INSTRUCTIONS TO FOLLOW
Leaving out every picture, please repeat exactly the line that contains "đến sự hiện" and each line after it through the final line below.

Collected data
***

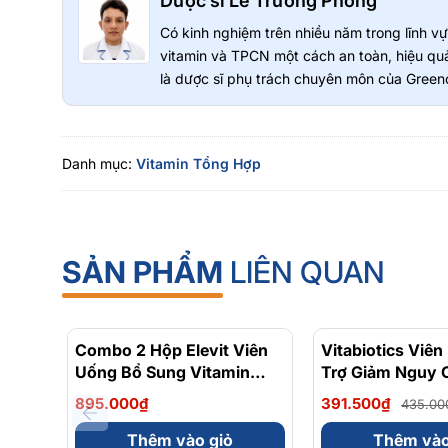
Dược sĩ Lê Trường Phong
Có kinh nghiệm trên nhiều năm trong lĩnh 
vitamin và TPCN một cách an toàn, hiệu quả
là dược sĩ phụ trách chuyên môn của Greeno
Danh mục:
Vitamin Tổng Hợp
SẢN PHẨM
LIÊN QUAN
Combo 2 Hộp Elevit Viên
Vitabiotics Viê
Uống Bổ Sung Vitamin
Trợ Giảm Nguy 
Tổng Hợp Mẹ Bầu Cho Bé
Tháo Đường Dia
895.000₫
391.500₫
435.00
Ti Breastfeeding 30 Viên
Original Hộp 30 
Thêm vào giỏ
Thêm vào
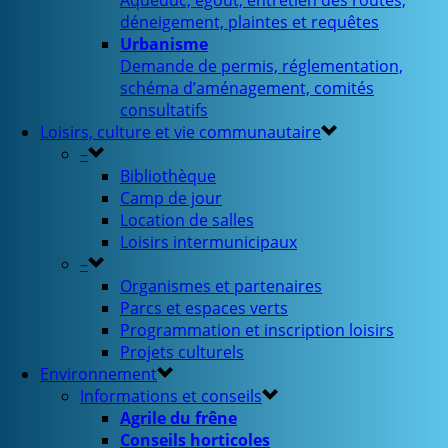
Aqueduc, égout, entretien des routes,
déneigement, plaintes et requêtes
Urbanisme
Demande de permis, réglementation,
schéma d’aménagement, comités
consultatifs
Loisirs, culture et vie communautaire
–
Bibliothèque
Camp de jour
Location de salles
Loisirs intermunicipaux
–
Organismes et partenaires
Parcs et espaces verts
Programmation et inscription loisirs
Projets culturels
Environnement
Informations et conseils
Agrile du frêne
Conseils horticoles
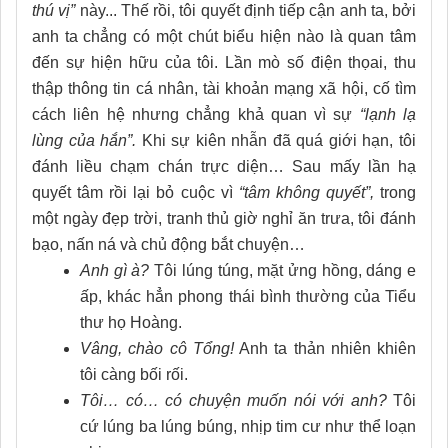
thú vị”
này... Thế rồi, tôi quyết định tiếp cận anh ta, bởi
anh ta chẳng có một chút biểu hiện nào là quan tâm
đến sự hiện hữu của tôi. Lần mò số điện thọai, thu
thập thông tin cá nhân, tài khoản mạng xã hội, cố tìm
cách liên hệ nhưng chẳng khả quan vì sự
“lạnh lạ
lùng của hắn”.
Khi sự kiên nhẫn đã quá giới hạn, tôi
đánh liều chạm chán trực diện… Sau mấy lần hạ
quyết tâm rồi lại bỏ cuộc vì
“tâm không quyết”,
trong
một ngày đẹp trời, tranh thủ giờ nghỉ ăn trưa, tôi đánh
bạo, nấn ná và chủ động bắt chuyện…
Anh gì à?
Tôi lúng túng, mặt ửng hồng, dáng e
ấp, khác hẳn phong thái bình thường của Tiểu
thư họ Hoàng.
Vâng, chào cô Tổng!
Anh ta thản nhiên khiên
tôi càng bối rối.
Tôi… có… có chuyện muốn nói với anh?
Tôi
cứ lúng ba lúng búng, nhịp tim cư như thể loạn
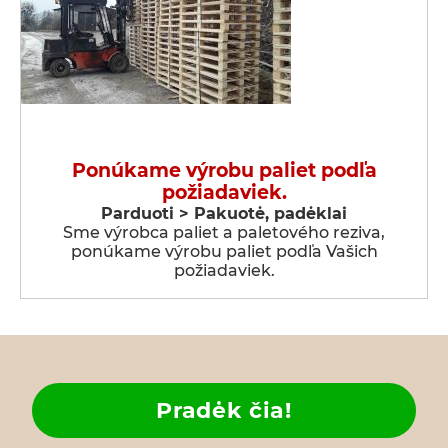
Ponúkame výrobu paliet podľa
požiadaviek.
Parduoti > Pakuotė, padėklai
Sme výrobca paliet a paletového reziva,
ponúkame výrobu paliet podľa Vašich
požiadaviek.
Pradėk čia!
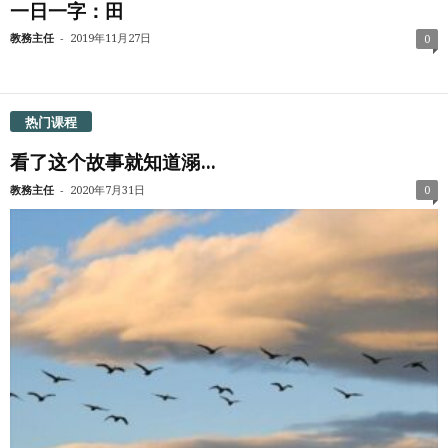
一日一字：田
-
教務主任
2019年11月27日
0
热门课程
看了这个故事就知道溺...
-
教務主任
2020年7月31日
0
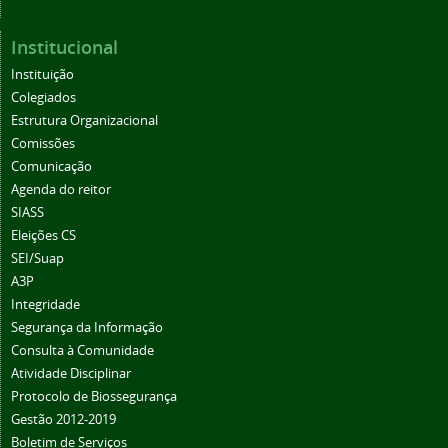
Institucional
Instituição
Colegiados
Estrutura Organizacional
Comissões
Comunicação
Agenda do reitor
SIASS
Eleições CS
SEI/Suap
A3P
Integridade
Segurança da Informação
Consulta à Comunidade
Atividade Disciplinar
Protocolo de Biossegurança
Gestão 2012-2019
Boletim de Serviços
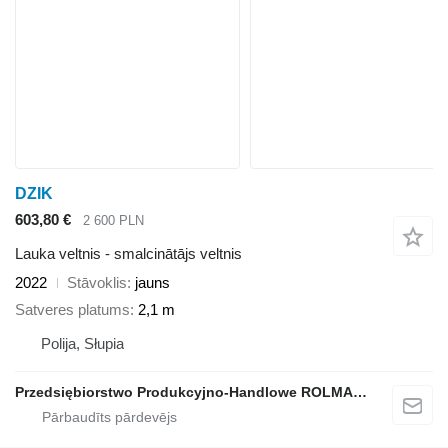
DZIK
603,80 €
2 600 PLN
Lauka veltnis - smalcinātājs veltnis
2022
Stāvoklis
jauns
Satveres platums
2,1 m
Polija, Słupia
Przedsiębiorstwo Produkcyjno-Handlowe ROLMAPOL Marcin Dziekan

***

RESPONSE
đến sự hiện hữu của tôi. Lần mò số điện thọai, thu
thập thông tin cá nhân, tài khoản mạng xã hội, cố tìm
cách liên hệ nhưng chẳng khả quan vì sự
“lạnh lạ
lùng của hắn”.
Khi sự kiên nhẫn đã quá giới hạn, tôi
đánh liều chạm chán trực diện… Sau mấy lần hạ
quyết tâm rồi lại bỏ cuộc vì
“tâm không quyết”,
trong
một ngày đẹp trời, tranh thủ giờ nghỉ ăn trưa, tôi đánh
bạo, nấn ná và chủ động bắt chuyện…
Anh gì à?
Tôi lúng túng, mặt ửng hồng, dáng e
ấp, khác hẳn phong thái bình thường của Tiểu
thư họ Hoàng.
Vâng, chào cô Tổng!
Anh ta thản nhiên khiên
tôi càng bối rối.
Tôi… có… có chuyện muốn nói với anh?
Tôi
cứ lúng ba lúng búng, nhịp tim cư như thể loạn
Ponúkame výrobu paliet podľa
požiadaviek.
Parduoti > Pakuotė, padėklai
Sme výrobca paliet a paletového reziva,
ponúkame výrobu paliet podľa Vašich
požiadaviek.
Pradėk čia!
一日一字：田
-
教務主任
2019年11月27日
0
热门课程
看了这个故事就知道溺...
-
教務主任
2020年7月31日
0
Institucional
Instituição
Colegiados
Estrutura Organizacional
Comissões
Comunicação
Agenda do reitor
SIASS
Eleições CS
SEI/Suap
A3P
Integridade
Segurança da Informação
Consulta à Comunidade
Atividade Disciplinar
Protocolo de Biossegurança
Gestão 2012-2019
Boletim de Serviços
DZIK
603,80 €
2 600 PLN
Lauka veltnis - smalcinātājs veltnis
2022
Stāvoklis
jauns
Satveres platums
2,1 m
Polija, Słupia
Przedsiębiorstwo Produkcyjno-Handlowe ROLMAPOL Marcin Dziekan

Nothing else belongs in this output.